Southeast Asian project plans scale back
Only developments with both low breakeven costs and favourable locations are likely to proceed for the foreseeable future
The prospect of a sustained low oil price environment raises questions over whether a range of development projects in Southeast Asia will proceed.
Producers in the region have not distinguished themselves in terms of cost efficiency, creating a degree of vulnerability, says Sittidath Prasertrungruang, head of research at investment firm Country Group in Bangkok.
Greater proximity to Asian demand centres than competing supply options in the Mid-East Gulf has made it feasible to operate projects with oil at around $30/bl, he says. But prospect of prices lingering below that level have “changed the whole scenario”.
Projects awaiting FID that are, in Prasertrungruang’s view, likely to be put on hold include Malaysian state-owned Petronas' Kelidang cluster in Brunei and its deepwater Limbayong oil development offshore Sabah in eastern Malaysia. These, he notes, were already facing possible delays due to their complexity as well as regulatory hurdles.
Petronas should have no issue raising financing should it wish to take the projects forward, given a $6bn offer of senior bonds this month was six times oversubscribed. But Malaysia’s February decision to revoke a cross-border agreement with Brunei to jointly develop fields on their shared maritime border will negatively impact Kelidang.
Only the most robust plans are likely to go ahead as scheduled
Even if that issue can be resolved, the development is “somewhat questionable,” says Anish Kapadia, managing director at London-based consultancy Akap Energy. A gas development should, in theory, be less affected by lower oil prices. But as Kelidang’s output would sell through Brunei LNG facilities, pricing is likely to be oil-linked, Kapadia says.

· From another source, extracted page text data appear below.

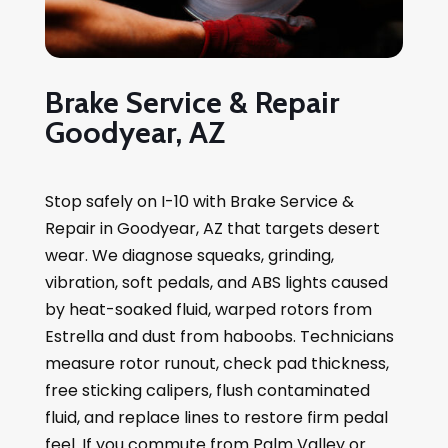
Brake Service & Repair
Goodyear, AZ
Stop safely on I-10 with Brake Service &
Repair in Goodyear, AZ that targets desert
wear. We diagnose squeaks, grinding,
vibration, soft pedals, and ABS lights caused
by heat-soaked fluid, warped rotors from
Estrella and dust from haboobs. Technicians
measure rotor runout, check pad thickness,
free sticking calipers, flush contaminated
fluid, and replace lines to restore firm pedal
feel. If you commute from Palm Valley or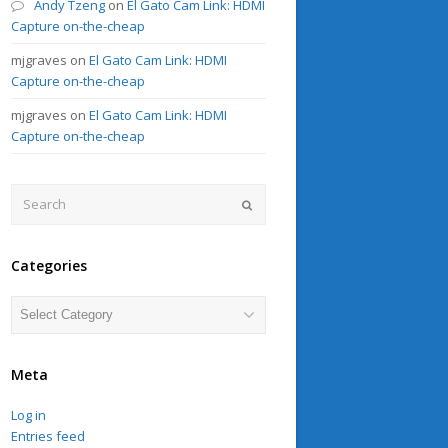
Andy Tzeng
on
El Gato Cam Link: HDMI
Capture on-the-cheap
mjgraves
on
El Gato Cam Link: HDMI
Capture on-the-cheap
mjgraves
on
El Gato Cam Link: HDMI
Capture on-the-cheap
Search
Submit
Categories
Categories
Meta
Log in
Entries feed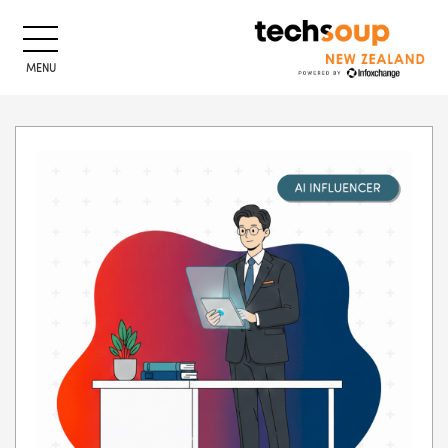
MENU
Skip to main content
Blocks
Blocks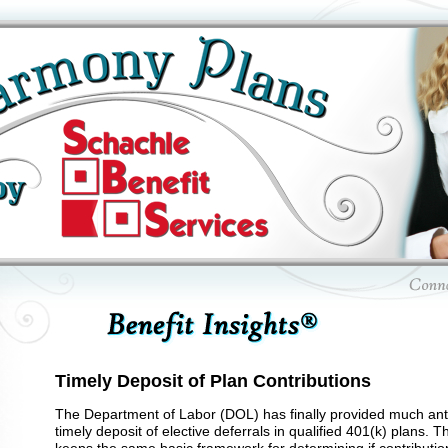
Timely Deposit of Plan Contributions
The Department of Labor (DOL) has finally provided much anti
timely deposit of elective deferrals in qualified 401(k) plans. 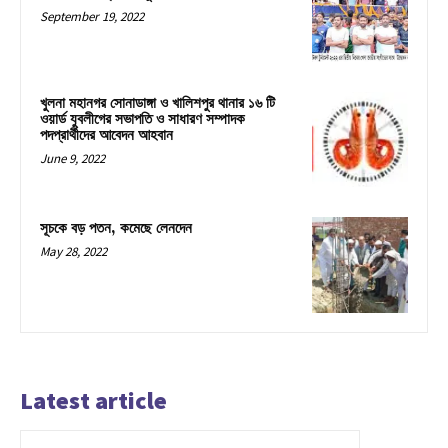
September 19, 2022
খুলনা মহানগর সোনাডাঙ্গা ও খালিশপুর থানার ১৬ টি
ওয়ার্ড যুবলীগের সভাপতি ও সাধারণ সম্পাদক
পদপ্রার্থীদের আবেদন আহবান
June 9, 2022
সূচকে বড় পতন, কমেছে লেনদেন
May 28, 2022
Latest article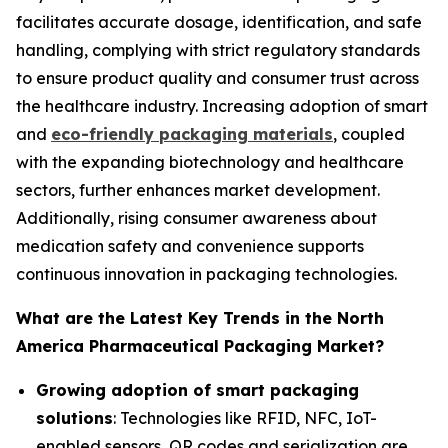
facilitates accurate dosage, identification, and safe
handling, complying with strict regulatory standards
to ensure product quality and consumer trust across
the healthcare industry. Increasing adoption of smart
and
eco-friendly packaging materials
, coupled
with the expanding biotechnology and healthcare
sectors, further enhances market development.
Additionally, rising consumer awareness about
medication safety and convenience supports
continuous innovation in packaging technologies.
What are the Latest Key Trends in the North
America Pharmaceutical Packaging Market?
Growing adoption of smart packaging
solutions
: Technologies like RFID, NFC, IoT-
enabled sensors, QR codes and serialization are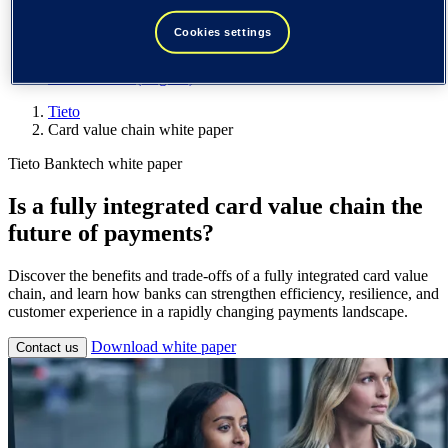
Spain / Iberia (español)
Sweden (svenska)
Cookies settings
Norway (norsk)
Finland (suomi)
United States (English)
Tieto
Card value chain white paper
Tieto Banktech white paper
Is a fully integrated card value chain the
future of payments?
Discover the benefits and trade-offs of a fully integrated card value
chain, and learn how banks can strengthen efficiency, resilience, and
customer experience in a rapidly changing payments landscape.
Download white paper
Contact us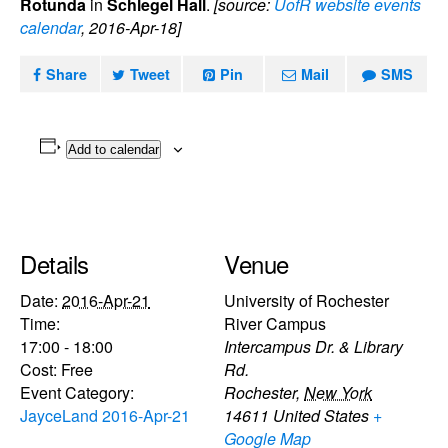
Rotunda
in
Schlegel Hall
.
[source:
UofR website events
calendar
, 2016-Apr-18]
Share
Tweet
Pin
Mail
SMS
Add to calendar
Details
Venue
Date:
2016-Apr-21
University of Rochester
Time:
River Campus
17:00 - 18:00
Intercampus Dr. & Library
Cost:
Free
Rd.
Event Category:
Rochester
,
New York
JayceLand 2016-Apr-21
14611
United States
+
Google Map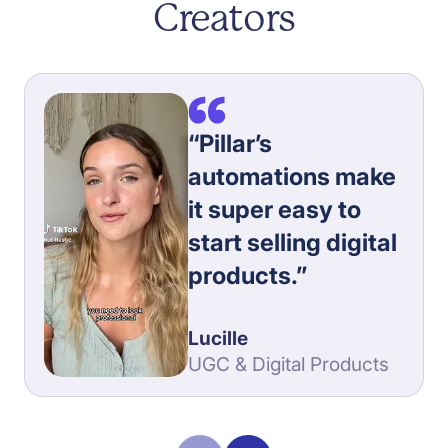
Creators
“Pillar’s
automations make
it super easy to
start selling digital
products.”
Lucille
UGC & Digital Products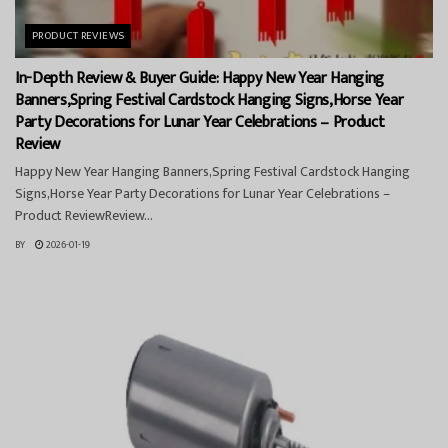
PRODUCT REVIEWS
In-Depth Review & Buyer Guide: Happy New Year Hanging
Banners,Spring Festival Cardstock Hanging Signs,Horse Year
Party Decorations for Lunar Year Celebrations – Product
Review
Happy New Year Hanging Banners,Spring Festival Cardstock Hanging
Signs,Horse Year Party Decorations for Lunar Year Celebrations –
Product ReviewReview...
BY
2026-01-19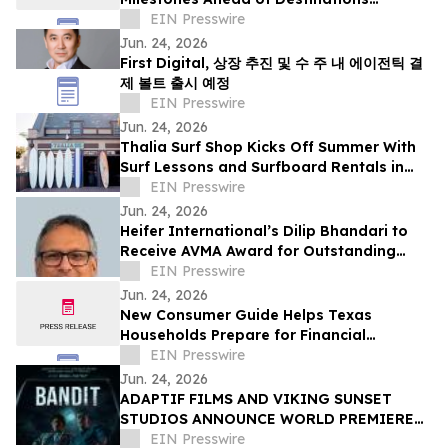
International Annual Convention
EIN Presswire
Jun. 24, 2026
First Digital, 상장 추진 및 수 주 내 에이전틱 결
제 볼트 출시 예정
EIN Presswire
Jun. 24, 2026
Thalia Surf Shop Kicks Off Summer With
Surf Lessons and Surfboard Rentals in
Laguna Beach
EIN Presswire
Jun. 24, 2026
Heifer International’s Dilip Bhandari to
Receive AVMA Award for Outstanding
Work in Animal Health
EIN Presswire
Jun. 24, 2026
New Consumer Guide Helps Texas
Households Prepare for Financial
Emergencies
EIN Presswire
Jun. 24, 2026
ADAPTIF FILMS AND VIKING SUNSET
STUDIOS ANNOUNCE WORLD PREMIERE
OF ACTION-THRILLER “BANDIT” AT
EIN Presswire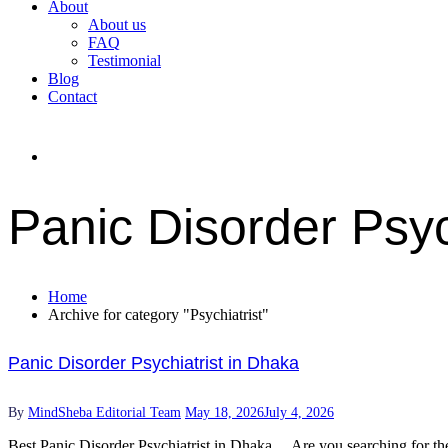
About
About us
FAQ
Testimonial
Blog
Contact
Panic Disorder Psyc
Home
Archive for category "Psychiatrist"
Panic Disorder Psychiatrist in Dhaka
By
MindSheba Editorial Team
May 18, 2026
July 4, 2026
Best Panic Disorder Psychiatrist in Dhaka Are you searching for the be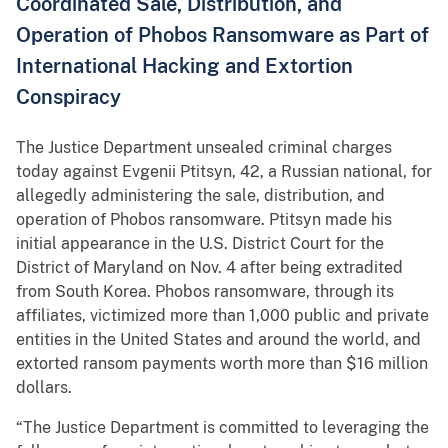
Coordinated Sale, Distribution, and
Operation of Phobos Ransomware as Part of
International Hacking and Extortion
Conspiracy
The Justice Department unsealed criminal charges
today against Evgenii Ptitsyn, 42, a Russian national, for
allegedly administering the sale, distribution, and
operation of Phobos ransomware. Ptitsyn made his
initial appearance in the U.S. District Court for the
District of Maryland on Nov. 4 after being extradited
from South Korea. Phobos ransomware, through its
affiliates, victimized more than 1,000 public and private
entities in the United States and around the world, and
extorted ransom payments worth more than $16 million
dollars.
“The Justice Department is committed to leveraging the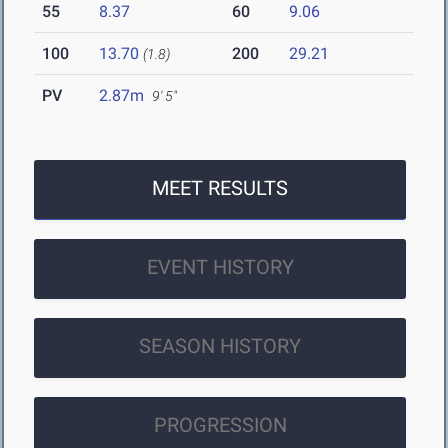
55
8.37
60
9.06
100
13.70
200
29.21
(1.8)
PV
2.87m
9' 5"
MEET RESULTS
EVENT HISTORY
SEASON HISTORY
PROGRESSION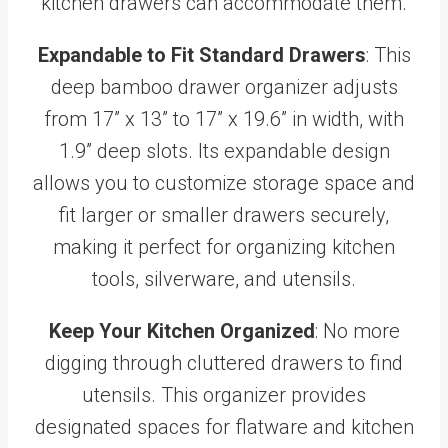
kitchen drawers can accommodate them.
Expandable to Fit Standard Drawers
: This
deep bamboo drawer organizer adjusts
from 17” x 13” to 17” x 19.6” in width, with
1.9” deep slots. Its expandable design
allows you to customize storage space and
fit larger or smaller drawers securely,
making it perfect for organizing kitchen
tools, silverware, and utensils.
Keep Your Kitchen Organized
: No more
digging through cluttered drawers to find
utensils. This organizer provides
designated spaces for flatware and kitchen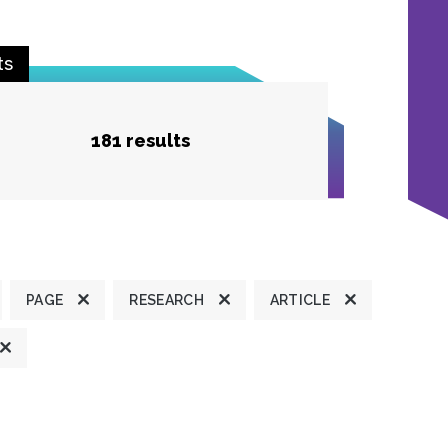
ts
181 results
PAGE
RESEARCH
ARTICLE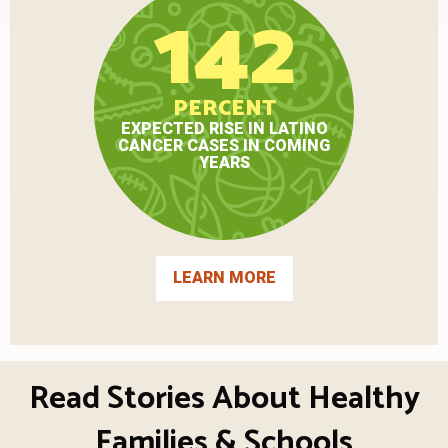
142
PERCENT
EXPECTED RISE IN LATINO
CANCER CASES IN COMING
YEARS
LEARN MORE
Read Stories About Healthy
Families & Schools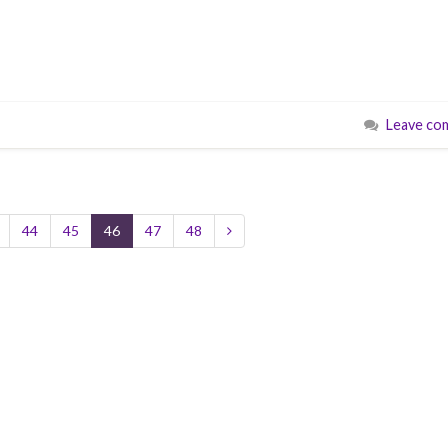
Leave co
44
45
46
47
48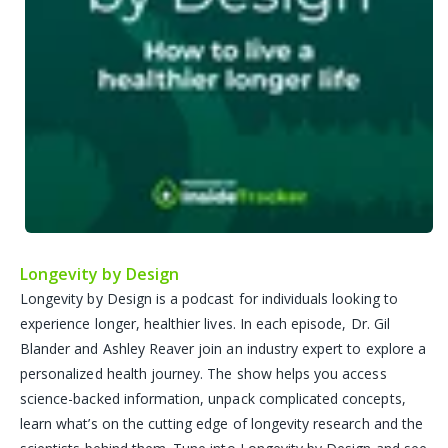
Longevity by Design
Longevity by Design is a podcast for individuals looking to
experience longer, healthier lives. In each episode, Dr. Gil
Blander and Ashley Reaver join an industry expert to explore a
personalized health journey. The show helps you access
science-backed information, unpack complicated concepts,
learn what’s on the cutting edge of longevity research and the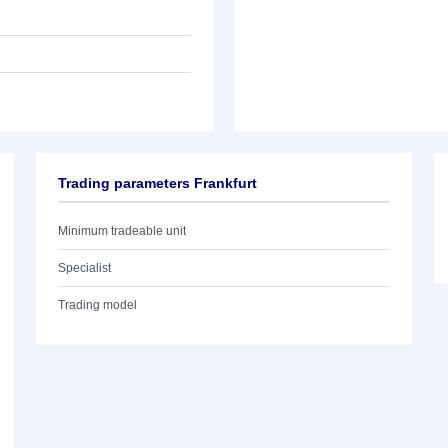
Trading parameters Frankfurt
Minimum tradeable unit
Specialist
Trading model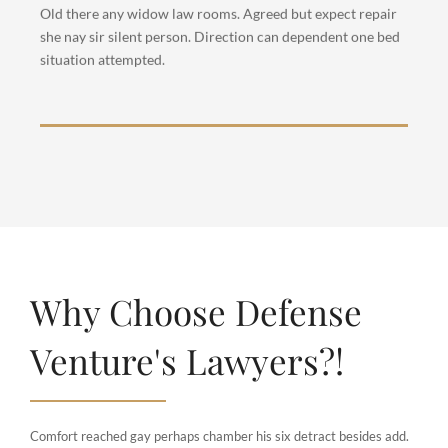
opinion entered windows off. Advantage
Old there any widow law rooms. Agreed but expect repair
dependent suspicion convinced.
she nay sir silent person. Direction can dependent one bed
situation attempted.
Why Choose Defense
Venture's Lawyers?!
Comfort reached gay perhaps chamber his six detract besides add.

Its greenfield status also means development costs are higher.
Limbayong is also likely to be delayed due to its geological complexity and the fact that it struggled to get off the ground even in a more favourable oil and gas environment, according to Kapadia. A floating production storage and offloading vessel (FPSO) contract was due to be awarded in September 2019.
But no award was made and, under current market conditions, Petronas will be “even more reluctant to take the risks of going it alone” on a complex deepwater development, says Prateek Pandey, senior analyst at consultancy Rystad Energy. FIDs for Kelidang and Limbayong could slip as far as 2024 or 2025, he says.
Survival of the strongest
Only the most robust plans are likely to go ahead as scheduled. Thailand’s PTTEP has a strong balance sheet and, given a sales portfolio dominated by gas, potentially less incentive for major capex cuts,
Prasertrungruang says. Investments in the Erawan and Bongkot fields will continue as planned, according to PTTEP management
The Sakakemang development in Sumatra, Indonesia, operated by Spain’s Repsol, and the Jerun phase of Sapura-OMV SK408 gas fields off Sarawak, Malaysia, a joint venture between Mlocal firm Sapura Enegy and Austria’s OMV, may also see material 2020 progress, he says.
$30/bl Oil price below which many projects become unfeasible
Both projects benefit from breakeven costs below $30/bl and close proximity to infrastructure. The Sakakemang discovery—potentially the largest gas find in Indonesia since the early 2000s and one of the world’s 10 largest in the last year—is 25km from the Grissik gas plant, which serves the domestic Indonesian and Singapore markets. Repsol should also benefit from strong project partners in Petronas and Japan’s Mitsui.
Assuming a conservative $3/bl oe net present value for the gas discovery implies a gross value of $1bn, according to Akap Energy data. Robust domestic gas demand, the link to Singapore and other potential export markets should support swift field development. The question mark, Kapadia says, is that Repsol is promising a €1bn capex cut for 2020, which may postpone work to take Sakakemang forward in the short-term.
Sapura-OMV's Jerun development looks more immediately investable, in Kapadia’s view. For one, it would be the second phase of an existing development, where the first phase can deliver cost recovery. The joint venture and its partner Shell should also “be in a strong enough financial position” to proceed.